The case of Davison v. Randall concerned the chair of a Virginia county’s board of supervisors, Phyllis Randall, who briefly blocked a critic from her official Facebook page and deleted a comment he made about her colleagues’ management of public funds. The critic sued, arguing that Randall had violated his First Amendment rights by removing him from a public forum.

In its decision, the court dove deeply into the questions of

  1. when a public official’s conduct amounts to state (i.e. “government”) action and
  2. under what circumstances a social media page constitutes a public forum.

The court’s ruling notes that while “there is no specific formula for determining whether state action is present … an official’s conduct is more likely to amount to state action when it ‘occurs in the course of performing an actual or apparent duty of his office.’”

Elaborating, the ruling states, “In the context of an alleged First Amendment violation, in particular, this Court has found that a challenged action by a governmental official is fairly attributable to the state when ‘the sole intention’ of the official in taking the action was ‘to suppress speech critical of his conduct of official duties or fitness for public office.’”

Ultimately, the court’s three-judge panel ruled that because of how Randall administered her Facebook page — using it as a tool of governance, providing information to the public, opening it up to public comments, etc. — she “acted under color of state law” in deleting the comment of a critic and blocking him from the page, thereby violating his First Amendment rights. 

It’s important to note that the Fourth Circuit’s order only controls public officials and agencies in Virginia and nearby states. While other jurisdictions have yet to set precedent on the matter, public officials elsewhere in the country have stopped censoring critics after facing lawsuits.

The Outpost drew Paz Dominguez’s attention to the decision in the Randall case and noted that some might argue that her actions in deleting comments and blocking people were done under color of state law, given that she’d evidently used the page to interact with the public about official county business. We cited some of the examples noted above.

She replied via email late Tuesday night, saying, “one might argue that something is work-related even if it’s just sharing public County information.”

As for the posts that pertained to official county business, rather than campaign activity, Paz Dominguez said she’d removed them from the page entirely after receiving our inquiry.

“To avoid any further confusion about how my campaign page is used, I’ve gone ahead and removed the old posts you referenced,” she said.

Couldn’t that be considered destroying public records?

Paz Dominguez doesn’t think so. “You can rest assured that I sought the advice of legal counsel prior to doing so and received confirmation that it is appropriate,” she said in a follow-up email. 

In a previous email she said that only two people had been blocked from her page, and that was “due to their abusive conduct and false accusations.” (She later said the number was three, not two.) We asked if she had retained copies of the deleted comments and, if not, if she could specify exactly how they were abusive and false.

She said she did not retain any copies of the comments, adding, “I stand [behind] our decision to not tolerate abusive and harassing comments.”
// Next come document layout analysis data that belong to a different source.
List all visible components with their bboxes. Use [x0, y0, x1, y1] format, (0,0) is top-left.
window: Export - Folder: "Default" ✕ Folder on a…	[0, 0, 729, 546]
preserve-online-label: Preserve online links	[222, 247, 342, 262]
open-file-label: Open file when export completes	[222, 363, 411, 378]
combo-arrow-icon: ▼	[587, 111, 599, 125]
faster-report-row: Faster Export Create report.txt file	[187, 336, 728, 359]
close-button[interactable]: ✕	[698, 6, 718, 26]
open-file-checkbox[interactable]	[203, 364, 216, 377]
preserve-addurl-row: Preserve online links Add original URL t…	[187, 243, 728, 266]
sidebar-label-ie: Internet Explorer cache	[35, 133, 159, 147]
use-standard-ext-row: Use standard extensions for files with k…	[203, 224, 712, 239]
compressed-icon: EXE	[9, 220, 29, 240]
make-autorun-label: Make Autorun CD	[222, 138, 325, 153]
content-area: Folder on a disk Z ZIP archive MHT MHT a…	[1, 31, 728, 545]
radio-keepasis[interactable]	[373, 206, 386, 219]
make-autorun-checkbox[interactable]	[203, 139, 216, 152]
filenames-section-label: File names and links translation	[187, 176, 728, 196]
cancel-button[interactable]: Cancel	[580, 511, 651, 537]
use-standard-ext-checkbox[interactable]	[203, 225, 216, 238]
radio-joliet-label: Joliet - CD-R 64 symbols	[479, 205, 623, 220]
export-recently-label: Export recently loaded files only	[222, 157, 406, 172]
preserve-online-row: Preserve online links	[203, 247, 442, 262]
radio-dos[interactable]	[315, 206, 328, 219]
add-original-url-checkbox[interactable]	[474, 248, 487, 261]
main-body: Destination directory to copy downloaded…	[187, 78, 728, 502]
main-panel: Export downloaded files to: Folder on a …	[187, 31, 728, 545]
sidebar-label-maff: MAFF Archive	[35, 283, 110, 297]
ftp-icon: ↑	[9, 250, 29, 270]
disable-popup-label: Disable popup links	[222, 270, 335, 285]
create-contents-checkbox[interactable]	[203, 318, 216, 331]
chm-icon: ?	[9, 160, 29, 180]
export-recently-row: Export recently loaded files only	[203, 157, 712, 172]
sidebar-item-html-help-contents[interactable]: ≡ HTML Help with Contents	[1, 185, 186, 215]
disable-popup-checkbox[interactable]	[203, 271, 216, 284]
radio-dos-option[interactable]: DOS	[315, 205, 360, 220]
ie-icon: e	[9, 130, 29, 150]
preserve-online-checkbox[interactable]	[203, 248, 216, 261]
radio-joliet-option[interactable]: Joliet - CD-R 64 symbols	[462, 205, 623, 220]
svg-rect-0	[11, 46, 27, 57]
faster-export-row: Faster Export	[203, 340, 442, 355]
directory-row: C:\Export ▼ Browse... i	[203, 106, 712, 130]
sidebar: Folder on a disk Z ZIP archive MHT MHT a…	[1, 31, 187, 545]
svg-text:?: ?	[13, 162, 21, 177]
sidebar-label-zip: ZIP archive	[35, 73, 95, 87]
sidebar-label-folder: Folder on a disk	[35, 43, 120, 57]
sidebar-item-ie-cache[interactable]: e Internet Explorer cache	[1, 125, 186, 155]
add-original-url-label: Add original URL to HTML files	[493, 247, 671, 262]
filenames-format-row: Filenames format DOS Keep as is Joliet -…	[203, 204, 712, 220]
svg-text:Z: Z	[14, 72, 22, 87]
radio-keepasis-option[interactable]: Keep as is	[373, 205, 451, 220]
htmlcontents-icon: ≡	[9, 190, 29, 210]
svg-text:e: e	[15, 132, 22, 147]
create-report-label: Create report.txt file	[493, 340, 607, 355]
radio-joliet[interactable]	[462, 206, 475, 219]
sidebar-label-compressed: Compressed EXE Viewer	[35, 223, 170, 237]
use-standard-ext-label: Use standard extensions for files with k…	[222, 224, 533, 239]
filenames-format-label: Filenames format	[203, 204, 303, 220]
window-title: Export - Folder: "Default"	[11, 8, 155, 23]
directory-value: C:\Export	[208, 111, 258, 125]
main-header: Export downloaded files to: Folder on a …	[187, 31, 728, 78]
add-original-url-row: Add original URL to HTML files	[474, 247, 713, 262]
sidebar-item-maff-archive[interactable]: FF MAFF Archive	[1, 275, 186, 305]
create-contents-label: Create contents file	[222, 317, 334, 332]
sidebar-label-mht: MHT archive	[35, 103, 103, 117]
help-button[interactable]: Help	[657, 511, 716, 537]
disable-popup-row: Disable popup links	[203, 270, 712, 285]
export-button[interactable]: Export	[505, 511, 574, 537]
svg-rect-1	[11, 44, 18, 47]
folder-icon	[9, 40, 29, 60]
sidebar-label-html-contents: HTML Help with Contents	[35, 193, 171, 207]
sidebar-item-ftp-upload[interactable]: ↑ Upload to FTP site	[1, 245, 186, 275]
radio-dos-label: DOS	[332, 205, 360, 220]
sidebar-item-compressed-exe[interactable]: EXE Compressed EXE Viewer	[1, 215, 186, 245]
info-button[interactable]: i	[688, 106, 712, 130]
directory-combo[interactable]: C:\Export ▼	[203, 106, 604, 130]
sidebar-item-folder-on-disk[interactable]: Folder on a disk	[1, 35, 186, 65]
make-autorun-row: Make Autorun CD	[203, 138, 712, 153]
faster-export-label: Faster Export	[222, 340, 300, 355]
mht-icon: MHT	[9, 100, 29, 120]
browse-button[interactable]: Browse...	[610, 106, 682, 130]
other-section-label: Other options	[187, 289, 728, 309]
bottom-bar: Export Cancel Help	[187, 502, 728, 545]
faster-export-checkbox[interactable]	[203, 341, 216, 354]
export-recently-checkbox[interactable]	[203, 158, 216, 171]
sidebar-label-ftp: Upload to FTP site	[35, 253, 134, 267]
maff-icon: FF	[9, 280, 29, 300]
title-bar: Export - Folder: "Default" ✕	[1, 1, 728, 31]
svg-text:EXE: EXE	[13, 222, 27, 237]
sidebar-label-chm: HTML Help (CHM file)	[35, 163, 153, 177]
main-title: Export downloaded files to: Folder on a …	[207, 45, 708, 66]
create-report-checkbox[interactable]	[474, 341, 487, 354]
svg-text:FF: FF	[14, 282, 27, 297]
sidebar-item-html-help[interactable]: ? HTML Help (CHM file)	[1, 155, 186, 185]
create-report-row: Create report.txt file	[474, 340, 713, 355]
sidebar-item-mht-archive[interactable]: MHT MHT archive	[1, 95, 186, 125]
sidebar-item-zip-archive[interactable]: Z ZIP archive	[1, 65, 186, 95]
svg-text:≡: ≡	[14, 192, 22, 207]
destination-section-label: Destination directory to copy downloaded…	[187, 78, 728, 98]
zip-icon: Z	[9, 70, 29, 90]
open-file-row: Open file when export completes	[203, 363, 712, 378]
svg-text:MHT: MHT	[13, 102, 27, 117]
On Tuesday night, after removing many of her page’s old posts, she added a new one that says the page was created “to share information and updates about Karen Paz Dominguez as a candidate for the office of Auditor-Controller and about the election campaign itself.”

The message continues:

This page is not the official page of the Office of the Auditor-Controller and is not a public forum to discuss official County business. We must take great care when moderating posts and comments on this page as the candidate is also the current elected official. Because of this, we may need to implement additional restrictions so as to not violate the boundaries between County Official and Political Candidate.

Please note that this page is managed by the candidate, the campaign committee members, and volunteers, and we have a zero tolerance policy for abusive and harassing behaviors.